## WHAT TO PRODUCE
Beginning with the line containing "после контакта с" and going on through the line containing "Mit Abschluss des", the lines below are to be returned exactly, pictures excluded and nothing added.

## INPUT RECORDS
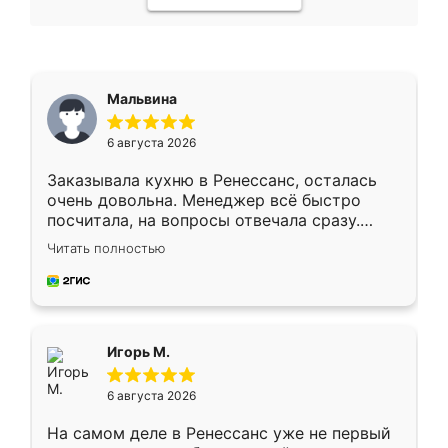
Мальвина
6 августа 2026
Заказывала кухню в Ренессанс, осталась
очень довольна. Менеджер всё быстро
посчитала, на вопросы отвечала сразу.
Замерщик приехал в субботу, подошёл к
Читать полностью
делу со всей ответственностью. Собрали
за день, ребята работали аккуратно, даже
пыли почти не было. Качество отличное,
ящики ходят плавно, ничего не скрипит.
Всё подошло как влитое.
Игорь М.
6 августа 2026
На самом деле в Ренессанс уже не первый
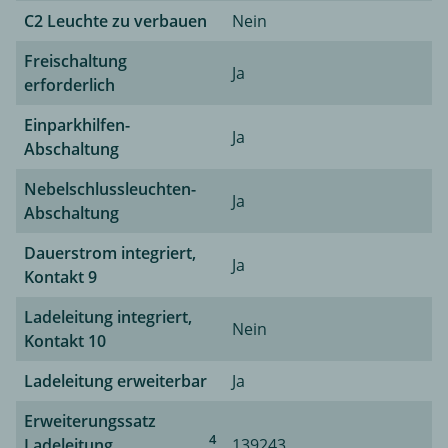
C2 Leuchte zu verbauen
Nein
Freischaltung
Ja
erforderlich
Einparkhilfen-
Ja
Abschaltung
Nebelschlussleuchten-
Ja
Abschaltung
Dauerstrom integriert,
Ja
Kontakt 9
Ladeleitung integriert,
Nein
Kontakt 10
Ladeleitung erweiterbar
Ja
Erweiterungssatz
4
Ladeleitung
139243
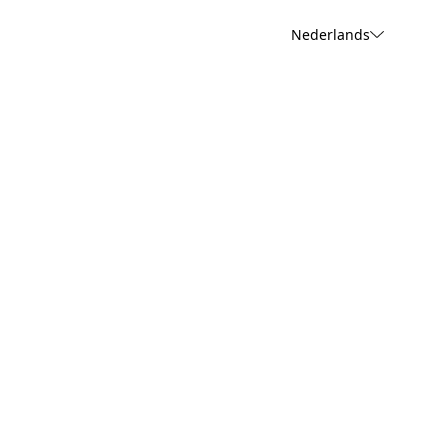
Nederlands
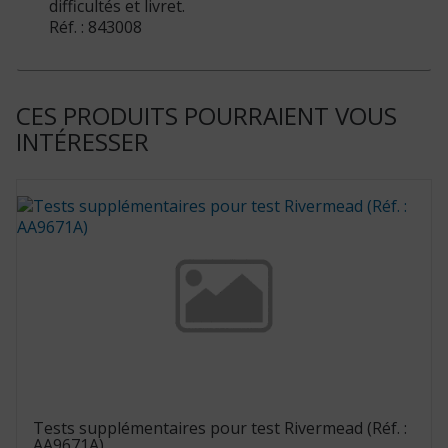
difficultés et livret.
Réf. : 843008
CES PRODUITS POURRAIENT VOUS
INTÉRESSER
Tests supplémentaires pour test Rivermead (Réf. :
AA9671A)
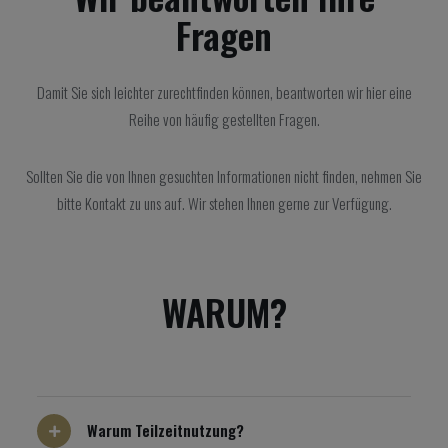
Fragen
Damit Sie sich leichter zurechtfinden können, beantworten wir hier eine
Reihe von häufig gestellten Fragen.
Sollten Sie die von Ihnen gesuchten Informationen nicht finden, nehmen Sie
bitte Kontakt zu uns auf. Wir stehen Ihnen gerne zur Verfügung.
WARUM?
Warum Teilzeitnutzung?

--

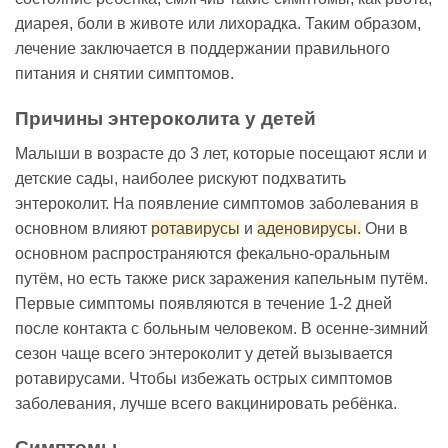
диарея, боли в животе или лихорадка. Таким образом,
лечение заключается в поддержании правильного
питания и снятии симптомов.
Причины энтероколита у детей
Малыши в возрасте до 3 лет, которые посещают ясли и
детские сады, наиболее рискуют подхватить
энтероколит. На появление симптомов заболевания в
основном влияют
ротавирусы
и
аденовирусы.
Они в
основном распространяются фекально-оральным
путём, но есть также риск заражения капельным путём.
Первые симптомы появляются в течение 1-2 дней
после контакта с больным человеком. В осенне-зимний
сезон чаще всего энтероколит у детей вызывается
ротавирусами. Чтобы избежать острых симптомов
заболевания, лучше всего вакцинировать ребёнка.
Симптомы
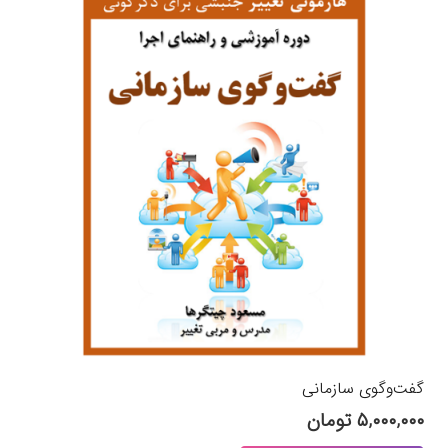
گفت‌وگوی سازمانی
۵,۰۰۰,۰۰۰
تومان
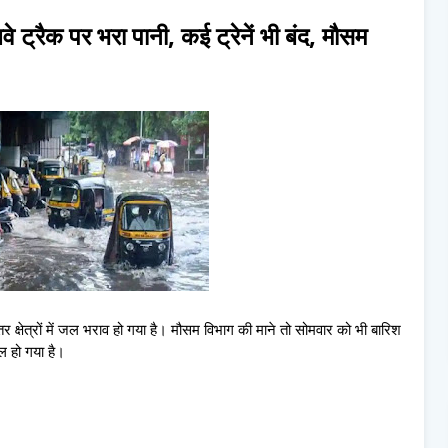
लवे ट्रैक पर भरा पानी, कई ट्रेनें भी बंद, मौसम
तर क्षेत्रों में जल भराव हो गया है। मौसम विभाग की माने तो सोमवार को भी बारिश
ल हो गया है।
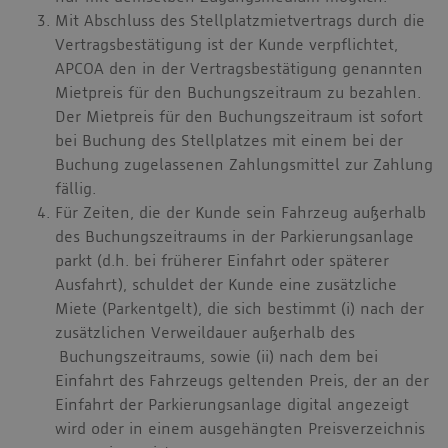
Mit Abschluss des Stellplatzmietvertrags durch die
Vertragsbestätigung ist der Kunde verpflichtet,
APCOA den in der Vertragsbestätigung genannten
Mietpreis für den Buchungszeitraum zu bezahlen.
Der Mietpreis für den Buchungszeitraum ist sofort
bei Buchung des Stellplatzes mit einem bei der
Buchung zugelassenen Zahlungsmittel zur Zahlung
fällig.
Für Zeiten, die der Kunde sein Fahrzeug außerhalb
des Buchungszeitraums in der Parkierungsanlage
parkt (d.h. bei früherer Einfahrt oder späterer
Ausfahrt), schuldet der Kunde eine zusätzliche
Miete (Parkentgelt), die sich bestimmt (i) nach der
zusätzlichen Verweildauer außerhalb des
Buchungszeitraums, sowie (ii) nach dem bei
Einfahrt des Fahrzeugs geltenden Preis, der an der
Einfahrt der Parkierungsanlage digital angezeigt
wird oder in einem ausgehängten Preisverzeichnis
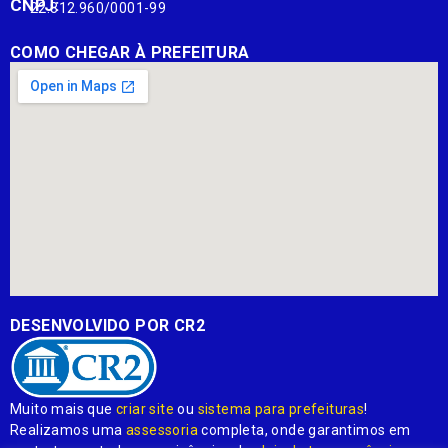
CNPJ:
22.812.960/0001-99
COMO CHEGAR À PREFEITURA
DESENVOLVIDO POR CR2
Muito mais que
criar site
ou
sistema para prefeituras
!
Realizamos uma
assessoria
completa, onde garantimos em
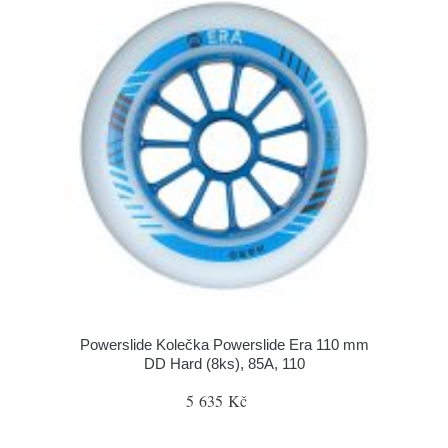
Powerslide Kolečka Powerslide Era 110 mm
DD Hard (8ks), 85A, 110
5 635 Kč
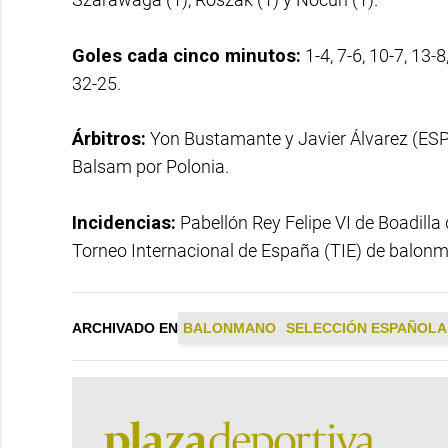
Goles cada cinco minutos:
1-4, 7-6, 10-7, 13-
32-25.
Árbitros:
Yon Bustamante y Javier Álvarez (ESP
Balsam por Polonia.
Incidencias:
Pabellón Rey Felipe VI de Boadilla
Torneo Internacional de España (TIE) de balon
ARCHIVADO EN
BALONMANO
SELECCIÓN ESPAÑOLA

## OUTPUT FOR THIS TASK
после контакта с больным человеком. В осенне-зимний
сезон чаще всего энтероколит у детей вызывается
ротавирусами. Чтобы избежать острых симптомов
заболевания, лучше всего вакцинировать ребёнка.
Симптомы
گفت‌وگوی سازمانی
۵,۰۰۰,۰۰۰
تومان
लवे ट्रैक पर भरा पानी, कई ट्रेनें भी बंद, मौसम
तर क्षेत्रों में जल भराव हो गया है। मौसम विभाग की माने तो सोमवार को भी बारिश
ल हो गया है।
Mit Abschluss des Stellplatzmietvertrags durch die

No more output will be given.